Research and Application of an Elastic Solution for Surface Deformation Around Foundation Pit Excavation

Targeting the concern that nearby inflexible buildings may be at risk for safety issues due to the surface deformation caused by foundation pit excavation disruptions, this paper took the large-scale foundation pit in the Hongshaquan second mine stope in Xinjiang as the research backdrop. To examine the deformation mechanism, generic numerical simulation models were built with varying excavation depths. The unloading effect of foundation pit excavation was addressed using the Fourier integral approach, which is based on elastic theory. An elastic theoretical analytical approach for the surrounding deformation during disturbances due to the excavation of foundation pits was derived by superimposing the unloading impact of the surrounding soil and including pertinent boundary conditions. By contrasting the outcomes of the numerical simulation with the theoretical analysis and the real on-site monitoring data, the accuracy of this approach was confirmed. The findings indicated that the deformation of the surrounding ground surface rises as the excavation depth grows during the foundation pit excavation process in open-pit mines.

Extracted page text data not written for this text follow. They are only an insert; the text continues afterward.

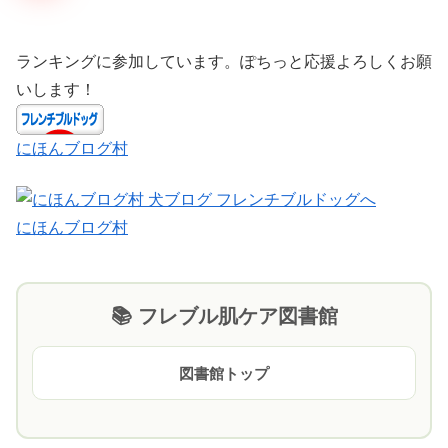
ランキングに参加しています。ぽちっと応援よろしくお願
いします！
にほんブログ村
にほんブログ村
📚 フレブル肌ケア図書館
図書館トップ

The deformation decreases with increasing distance from the slope crest to the monitoring location. The deformation of the surrounding ground surface reduces as the rock and soil mass’s elastic modulus and Poisson’s ratio rise. However, the deformation of the surrounding ground surface increases as the excavation depth and slope angle rise. This study offers fresh ideas and approaches for examining how the surrounding ground surface deforms while a foundation hole is excavated.